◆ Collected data
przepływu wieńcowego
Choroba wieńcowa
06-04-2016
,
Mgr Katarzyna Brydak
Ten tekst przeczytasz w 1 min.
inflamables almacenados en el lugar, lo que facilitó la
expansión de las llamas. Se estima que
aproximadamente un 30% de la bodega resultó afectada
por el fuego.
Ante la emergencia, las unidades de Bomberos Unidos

==

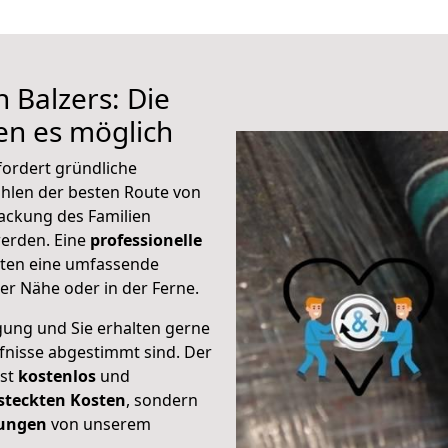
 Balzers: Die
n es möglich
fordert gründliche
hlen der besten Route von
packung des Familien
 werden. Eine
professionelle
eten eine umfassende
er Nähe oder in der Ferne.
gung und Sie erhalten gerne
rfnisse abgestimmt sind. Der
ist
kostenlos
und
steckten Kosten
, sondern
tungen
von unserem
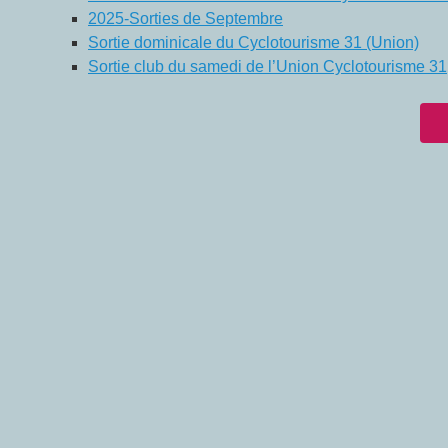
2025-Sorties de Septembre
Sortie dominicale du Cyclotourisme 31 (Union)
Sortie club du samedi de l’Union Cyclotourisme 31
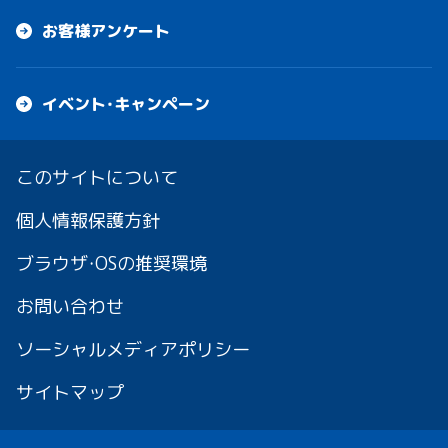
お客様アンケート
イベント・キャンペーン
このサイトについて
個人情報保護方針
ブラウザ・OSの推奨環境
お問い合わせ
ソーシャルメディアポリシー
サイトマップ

◆ Task brief
Copy the lines of the entries above that mention "Cyclotourisme".

◆ Reply
Sortie dominicale du Cyclotourisme 31 (Union)
Sortie club du samedi de l’Union Cyclotourisme 31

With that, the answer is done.